Page 46 of Shattered Vows

“I’m surprised you haven’t ventured down to the stables already,” Kol says.

“I didn’t want to come on my own. I’ve never been around an animal as big as a horse before.”

Kol looks at me with a frown. “Sometimes I forget just how sheltered you were before I stole you away.” He takes my hand.

My heart flutters like hummingbird wings. Since our day by the pond when Kol told me about what his father did to him, I feel as though we’ve turned a corner. I hope I’m right.

“Didn’t you and Alistair ever go on dates?”

I’m surprised he’s asking, though his voice is strained. Kol gets upset any time anything to do with my ex-fiancé comes up.

Which reminds me, I really need to call Alistair and apologize.

“Not really. At first, we’d just chat before and after church service. Then I started attending more group meetings throughout the week to get out of the apartment, and he started showing up to them.”

“Your mom didn’t attend church with you?”

The stables come into view in the distance, looking more like the exterior of an expensive home than somewhere horses sleep and eat.

“No, she never did. I invited her to be polite and offered for her to come with me when I first started asking to go, but she never would. I don’t know why.” I glance at Kol, who has a contemplative look on his face.

“So what did you and Alistair do then?”

“A lot of our time was spent at church. It took months for me to convince my mom to let me go out to eat with him after church. No one was more surprised than me when she finally agreed. I kept pushing, so I think she could tell that I wasn’t letting it drop.”

Once the words are out of my mouth, it dawns on me that I could have done the same when she confronted me about Kol. I could have begged and pleaded for her to let me see him again to see if he had an explanation for everything she’d told me. I know why I didn’t… maybe it’s time he understands too.

“Kol, there’s something you should know.”

He pulls us to a stop with our joined hands. His forehead is wrinkled, and I can tell he has no idea what I’m about to say. “What?”

“The reason why what my mom told me affected me so much…” I nibble on my bottom lip.

He squeezes my hand. “Just tell me.”

“I was conceived the night my mother was raped by a man she was out on a date with.”

White-hot anger burns in his eyes. “How did you find out?”

I sigh. I hate talking about this on a good day, but at a time when I’m hiding out from my mother, it’s a reminder of how much she loves me, how much emotional turmoil she went through to have me…

“I got nosy once when I was younger and went through all the photo albums. I realized there weren’t any pictures of my mom when she was pregnant and none of me when I was an infant. When I asked my mother, she got upset and told me never to ask again. But me being me, I wouldn’t let it drop, and she eventually admitted the truth. She found it so hard to come to terms with the reality of my conception that she couldn’t bear to take any pictures until I was a little older.”
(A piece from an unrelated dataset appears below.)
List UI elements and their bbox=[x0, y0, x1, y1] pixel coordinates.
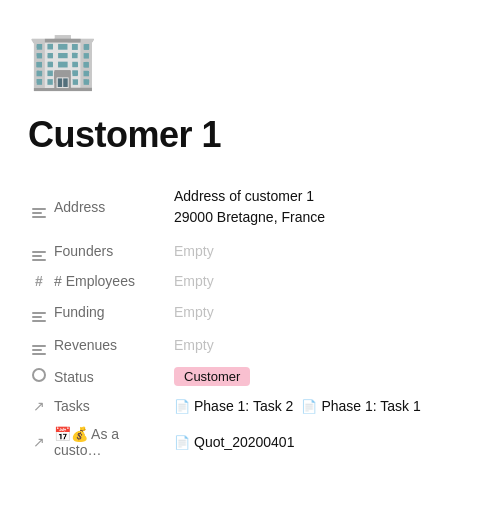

Kol drops my hand and steps forward, tucking some of the hair that has escaped my braid in the warm breeze behind my ear. “I’m sorry, sweetheart. That must be a hard thing to deal with.”

I nod, tears building in my eyes. “My whole life, I grew up knowing and hearing about how violent and selfish and what liars men are. I was a by-product of that fact.” I look down between our bodies. “When my mom showed me all those articles about you and explained who you really were… I don’t know. It just felt like she was right. She was right, and I was the naïve, sheltered little girl she’d been right about all along. I didn’t trust my own judgment.”

Kol tips my chin up with his finger. “I should have told you from the beginning who I was to the world. I’m the one who proved her right by lying.”

“I should have spoken to you before I ran away scared. I’m sorry I hurt you.”

Something flashes in his eyes, too quick for me to make sense of, and he places a slow kiss on my lips before he pulls away. “I’m sorry too.”

Having that off my chest feels so good. I feel better now that he knows, and I know, with his own background, he’s not likely to judge me for it.

“Ready to go get your first look at a real live horse?” he asks.

I appreciate his attempt at lightening the mood. “Giddy up!”